The philosophy of the Joker

Summary: Joker’s opening weekend shattered the record for an October release (despite its R rating), and brought in an incredible $234 million worldwide. Films do not hit those numbers by skill alone. The film must speak to us and our deep concerns.

The Joker

We live in a time when the forces of chaos again threaten to break loose. Violence breaks out around the world in the name of the Hindu and Muslim gods. Our once poor but culturally rich inner cities – such as New York and New Orleans – have rotted into ghettos, almost ungoverned zones with cultures alien to the rest of America.

Under stress people often turn to fantasy, not just for encouragement but also to help process these events. Many such stories tell of transcendental saviors (an alien Jesus) or regular people given magic powers to right wrongs. The Batman saga is different. Bruce Wayne has everything – intelligence, looks, wealth – but gives up a life of ease. Instead honing his physical and mental skills to the very limits in order to personally and painfully wage war on the forces of disorder that have engulfed his city. His greatest opponent epitomizes the forces of disorder: the Joker.

Why does this story have such appeal both to adults and children? It gives form to our fears about the weak foundations of our society, as it totters against threats both foreign and domestic. Allan Bloom helps us to better understand this in his Closing of the American Mind, from which this material is taken. Some of this summarizes what he says; some is a close paraphrase of his words.

The Joker burning cash, from "The Dark Knight"
From “The Dark Knight.”

The foundations of society have been burned away

Rousseau and Nietzsche destroyed the intellectual basis of the Enlightenment, and the West’s self-confidence in itself. Replacing that in the minds of the intelligentsia is contempt for the bourgeoisie – that is, the self-satisfied, morally blind, materialist middle class – and beneath that fears that our values (their Christian roots discredited) have no foundation. It leaves few grounds for hope.

So we live in darkness on top of a void, no longer illuminated by rational analysis. The rise of the bourgeoisie results in a spiritual entropy or an evaporation of the soul, which weakens us in face of the unlimited choices made possible by the death of God in our souls – and the disappearance of His rules. It leaves only a weak basis for any rules.
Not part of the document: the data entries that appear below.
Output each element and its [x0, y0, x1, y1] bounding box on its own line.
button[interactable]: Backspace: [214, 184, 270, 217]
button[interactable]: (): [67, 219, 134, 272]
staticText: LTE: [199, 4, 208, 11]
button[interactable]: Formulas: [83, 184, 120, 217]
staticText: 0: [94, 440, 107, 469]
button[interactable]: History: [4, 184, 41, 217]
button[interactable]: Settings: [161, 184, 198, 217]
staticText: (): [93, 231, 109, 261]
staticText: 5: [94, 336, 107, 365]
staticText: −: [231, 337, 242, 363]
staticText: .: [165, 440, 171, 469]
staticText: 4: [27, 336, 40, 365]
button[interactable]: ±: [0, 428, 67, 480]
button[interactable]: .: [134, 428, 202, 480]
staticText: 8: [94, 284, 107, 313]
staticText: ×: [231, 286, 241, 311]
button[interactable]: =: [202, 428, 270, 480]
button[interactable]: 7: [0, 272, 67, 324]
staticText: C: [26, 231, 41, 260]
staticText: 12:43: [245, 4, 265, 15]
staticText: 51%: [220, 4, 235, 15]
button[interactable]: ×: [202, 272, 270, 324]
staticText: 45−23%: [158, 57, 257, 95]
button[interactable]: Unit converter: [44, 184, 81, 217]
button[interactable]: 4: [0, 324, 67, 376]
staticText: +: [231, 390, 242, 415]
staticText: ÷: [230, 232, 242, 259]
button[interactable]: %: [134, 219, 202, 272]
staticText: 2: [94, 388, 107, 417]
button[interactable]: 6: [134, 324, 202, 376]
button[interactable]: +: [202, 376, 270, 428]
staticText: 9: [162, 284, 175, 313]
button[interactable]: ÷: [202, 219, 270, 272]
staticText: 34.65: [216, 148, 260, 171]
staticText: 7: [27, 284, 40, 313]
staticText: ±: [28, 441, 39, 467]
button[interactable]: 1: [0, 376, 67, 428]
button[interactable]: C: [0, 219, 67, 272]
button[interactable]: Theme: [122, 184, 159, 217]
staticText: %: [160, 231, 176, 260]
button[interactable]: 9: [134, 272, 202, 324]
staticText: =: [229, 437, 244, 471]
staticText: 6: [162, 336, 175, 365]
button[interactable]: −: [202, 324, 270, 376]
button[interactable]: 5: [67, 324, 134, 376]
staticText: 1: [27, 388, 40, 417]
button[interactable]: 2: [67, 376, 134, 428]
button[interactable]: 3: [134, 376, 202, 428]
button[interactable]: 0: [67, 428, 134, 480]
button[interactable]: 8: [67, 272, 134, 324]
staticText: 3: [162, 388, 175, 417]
That is the basis of Max Weber‘s science (i.e., modern philosophy), which was at best a doubtful dare against the chaos of things, with values certainly beyond its limits. That is what the precarious, or imaginary, distinction between facts and values means. Reason in politics leads to the inhumanity of bureaucracy. Weber found it impossible to prefer rational politics to the politics of irrational commitment; he believed that reason and science were just value commitments, and so incapable of asserting their own goodness.

Weber believed that politics required a dangerous and inherently uncontrollable semi-religious value positing. Our era is the struggle for the emergence of new values, with unpredictable or unknowable results. Everything is up in the air, and we have no theodicy to sustain us. He, along with others who understood Nietzsche’s insights, saw that everything we care about was at stake, and we lacked the intellectual and moral resources to govern the outcome. We require values, which in turn require a creativity that is drying up and has no cosmic support.  Scientific analysis reveals reason to be powerless, and dissolves the protective horizon within which men can value.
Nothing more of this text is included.